■ **Exercise description**: Look through the entries below and say how many lines contain the string "piedi". Give the number only.

■ **Supplied material**:
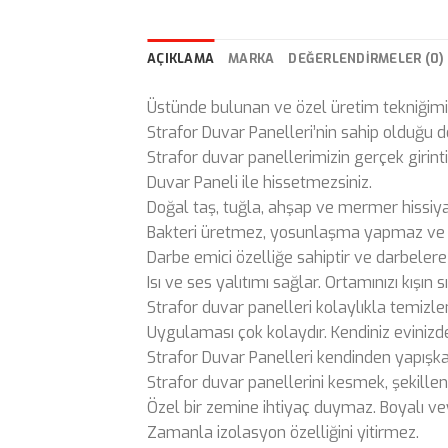
AÇIKLAMA
MARKA
DEĞERLENDIRMELER (0)
Üstünde bulunan ve özel üretim tekniğimiz 
Strafor Duvar Panelleri’nin sahip olduğu dör
Strafor duvar panellerimizin gerçek girint
Duvar Paneli ile hissetmezsiniz.
Doğal taş, tuğla, ahşap ve mermer hissiya
Bakteri üretmez, yosunlaşma yapmaz ve zehi
Darbe emici özelliğe sahiptir ve darbelere 
Isı ve ses yalıtımı sağlar. Ortamınızı kışın 
Strafor duvar panelleri kolaylıkla temi
Uygulaması çok kolaydır. Kendiniz evinizde
Strafor Duvar Panelleri kendinden yapışkanl
Strafor duvar panellerini kesmek, şekillend
Özel bir zemine ihtiyaç duymaz. Boyalı v
Zamanla izolasyon özelliğini yitirmez.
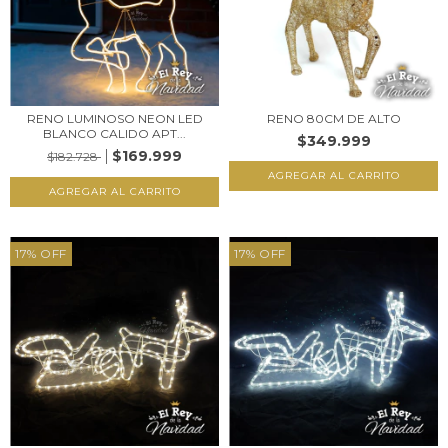
RENO LUMINOSO NEON LED
RENO 80CM DE ALTO
BLANCO CALIDO APT...
$349.999
$169.999
$182.728
17
%
OFF
17
%
OFF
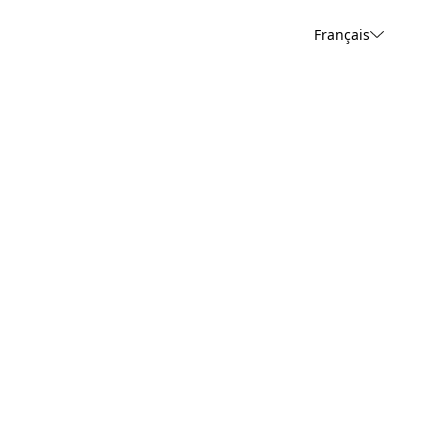
Français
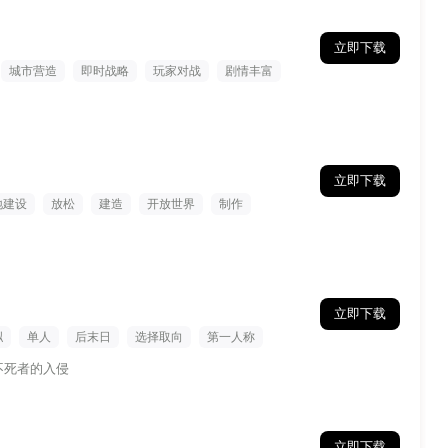
立即下载
城市营造
即时战略
玩家对战
剧情丰富
演
立即下载
地建设
放松
建造
开放世界
制作
立即下载
拟
单人
后末日
选择取向
第一人称
不死者的入侵
立即下载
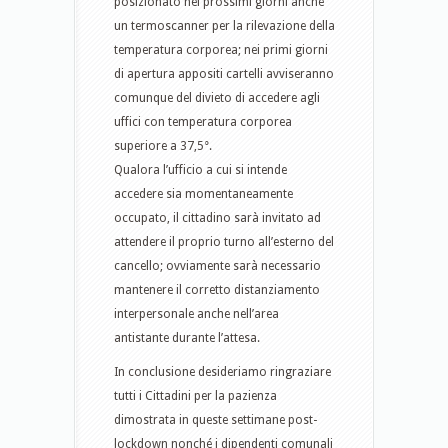
posizionato nei prossimi giorni anche
un termoscanner per la rilevazione della
temperatura corporea; nei primi giorni
di apertura appositi cartelli avviseranno
comunque del divieto di accedere agli
uffici con temperatura corporea
superiore a 37,5°.
Qualora l’ufficio a cui si intende
accedere sia momentaneamente
occupato, il cittadino sarà invitato ad
attendere il proprio turno all’esterno del
cancello; ovviamente sarà necessario
mantenere il corretto distanziamento
interpersonale anche nell’area
antistante durante l’attesa.
In conclusione desideriamo ringraziare
tutti i Cittadini per la pazienza
dimostrata in queste settimane post-
lockdown nonché i dipendenti comunali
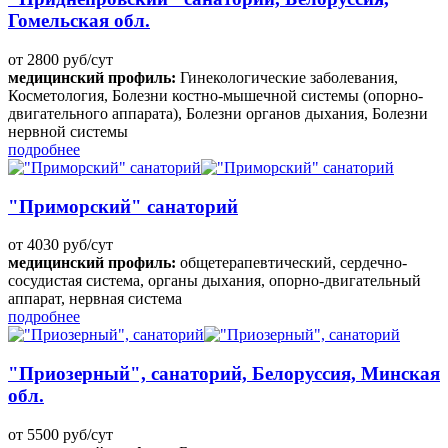
Гомельская обл.
от 2800 руб/сут
медицинский профиль:
Гинекологические заболевания,
Косметология, Болезни костно-мышечной системы (опорно-
двигательного аппарата), Болезни органов дыхания, Болезни
нервной системы
подробнее
"Приморский" санаторий
от 4030 руб/сут
медицинский профиль:
общетерапевтический, сердечно-
сосудистая система, органы дыхания, опорно-двигательный
аппарат, нервная система
подробнее
"Приозерный", санаторий, Белоруссия, Минская
обл.
от 5500 руб/сут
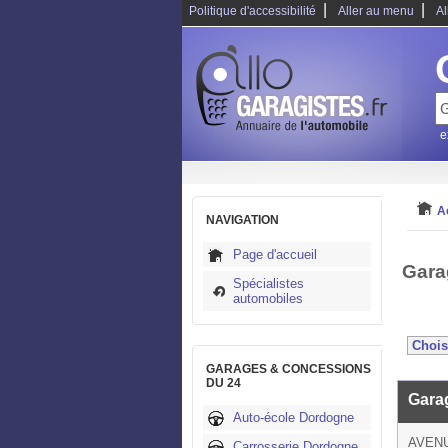
|
|
Politique d'accessibilité
Aller au menu
Al
e
A
NAVIGATION
Page d'accueil
Gara
Spécialistes
automobiles
GARAGES & CONCESSIONS
DU 24
Gara
Auto-école Dordogne
AVEN
Carrosserie Dordogne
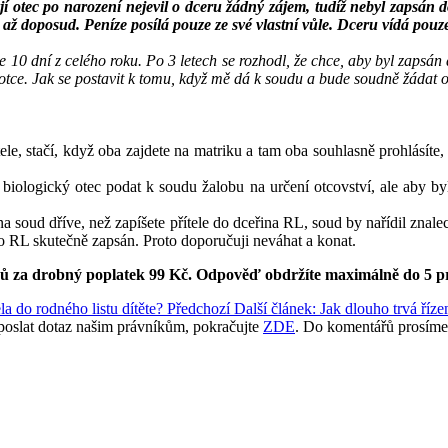
ejí otec po narození nejevil o dceru žádný zájem, tudíž nebyl zapsá
 až doposud. Peníze posílá pouze ze své vlastní vůle. Dceru vídá pouze
e 10 dní z celého roku. Po 3 letech se rozhodl, že chce, aby byl zapsá
otce. Jak se postavit k tomu, když mě dá k soudu a bude soudně žádat 
le, stačí, když oba zajdete na matriku a tam oba souhlasně prohlásíte, ž
 biologický otec podat k soudu žalobu na určení otcovství, ale aby b
í na soud dříve, než zapíšete přítele do dceřina RL, soud by nařídil z
do RL skutečně zapsán. Proto doporučuji neváhat a konat.
ků za drobný poplatek 99 Kč.
Odpověď obdržíte maximálně do 5 p
a do rodného listu dítěte?
Předchozí
Další článek: Jak dlouho trvá říze
poslat dotaz našim právníkům, pokračujte
ZDE
. Do komentářů prosíme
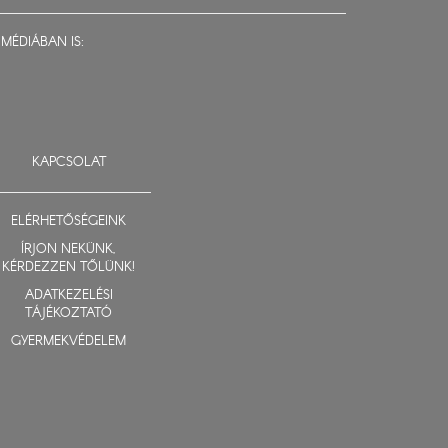
MÉDIÁBAN IS:
KAPCSOLAT
ELÉRHETŐSÉGEINK
ÍRJON NEKÜNK,
KÉRDEZZEN TŐLÜNK!
ADATKEZELÉSI
TÁJÉKOZTATÓ
GYERMEKVÉDELEM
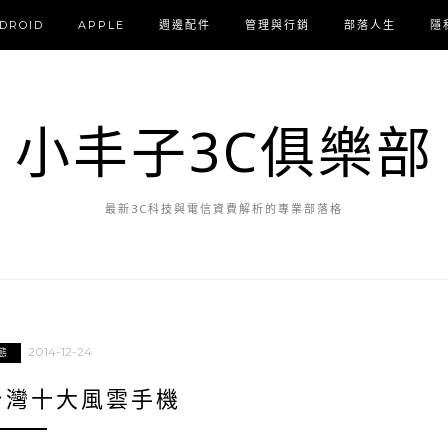
DROID
APPLE
週邊配件
管理與行銷
部落人生
隱
小丰子3C俱樂部
最新3C科技與電信資費解析的專業部落格
2014-12-24
態
度台灣十大風雲手機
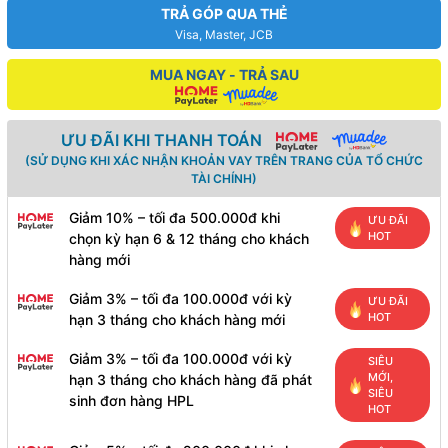
TRẢ GÓP QUA THẺ
Visa, Master, JCB
MUA NGAY - TRẢ SAU
ƯU ĐÃI KHI THANH TOÁN
(SỬ DỤNG KHI XÁC NHẬN KHOẢN VAY TRÊN TRANG CỦA TỔ CHỨC
TÀI CHÍNH)
Giảm 10% – tối đa 500.000đ khi
ƯU ĐÃI
HOT
chọn kỳ hạn 6 & 12 tháng cho khách
hàng mới
Giảm 3% – tối đa 100.000đ với kỳ
ƯU ĐÃI
HOT
hạn 3 tháng cho khách hàng mới
Giảm 3% – tối đa 100.000đ với kỳ
SIÊU
MỚI,
hạn 3 tháng cho khách hàng đã phát
SIÊU
sinh đơn hàng HPL
HOT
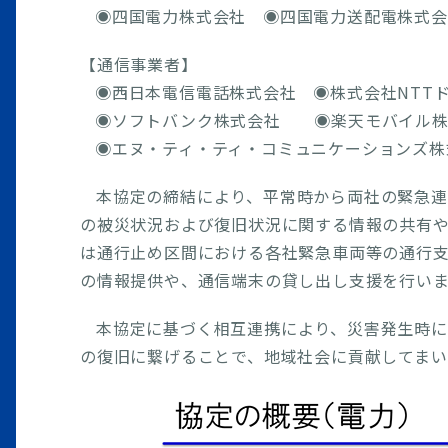
◉四国電力株式会社 ◉四国電力送配電株式会
【通信事業者】
◉西日本電信電話株式会社 ◉株式会社NTTド
◉ソフトバンク株式会社 ◉楽天モバイル株
◉エヌ・ティ・ティ・コミュニケーションズ株
本協定の締結により、平常時から両社の緊急
の被災状況および復旧状況に関する情報の共有や
は通行止め区間における各社緊急車両等の通行支
の情報提供や、通信端末の貸し出し支援を行いま
本協定に基づく相互連携により、災害発生時
の復旧に繋げることで、地域社会に貢献してまい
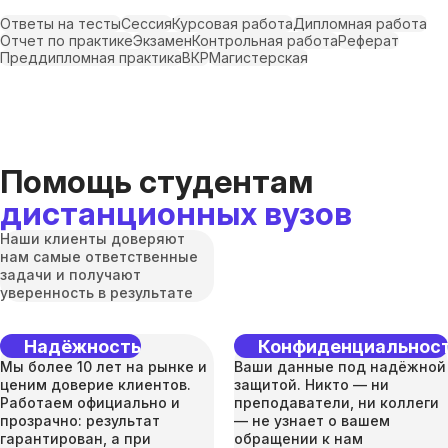
Ответы на тесты
Сессия
Курсовая работа
Дипломная работа
Отчет по практике
Экзамен
Контрольная работа
Реферат
Преддипломная практика
ВКР
Магистерская
Помощь студентам
дистанционных вузов
Наши клиенты доверяют
нам самые ответственные
задачи и получают
уверенность в результате
Надёжность
Конфиденциальнос
Мы более 10 лет на рынке и
Ваши данные под надёжной
ценим доверие клиентов.
защитой. Никто — ни
Работаем официально и
преподаватели, ни коллеги
прозрачно: результат
— не узнает о вашем
гарантирован, а при
обращении к нам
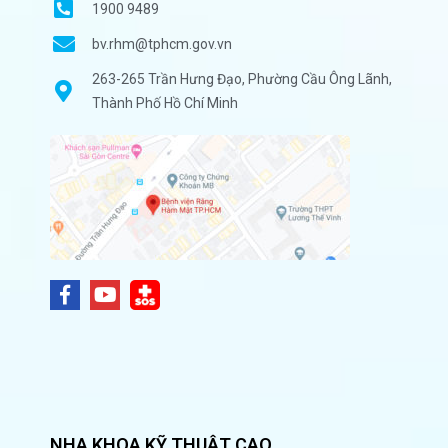
1900 9489
bv.rhm@tphcm.gov.vn
263-265 Trần Hưng Đạo, Phường Cầu Ông Lãnh,
Thành Phố Hồ Chí Minh
NHA KHOA KỸ THUẬT CAO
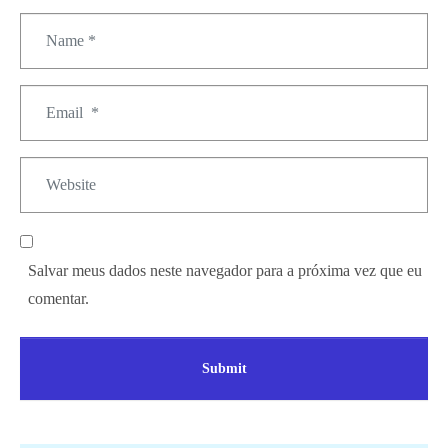
Name
*
Email
*
Website
Salvar meus dados neste navegador para a próxima vez que eu
comentar.
Submit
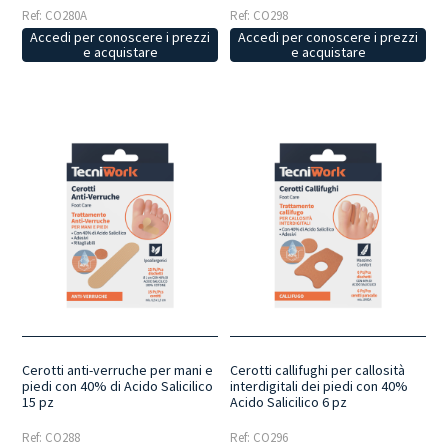
Ref: CO280A
Ref: CO298
Accedi per conoscere i prezzi
Accedi per conoscere i prezzi
e acquistare
e acquistare
Cerotti anti-verruche per mani e
Cerotti callifughi per callosità
piedi con 40% di Acido Salicilico
interdigitali dei piedi con 40%
15 pz
Acido Salicilico 6 pz
Ref: CO288
Ref: CO296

■ **Task answer**: 2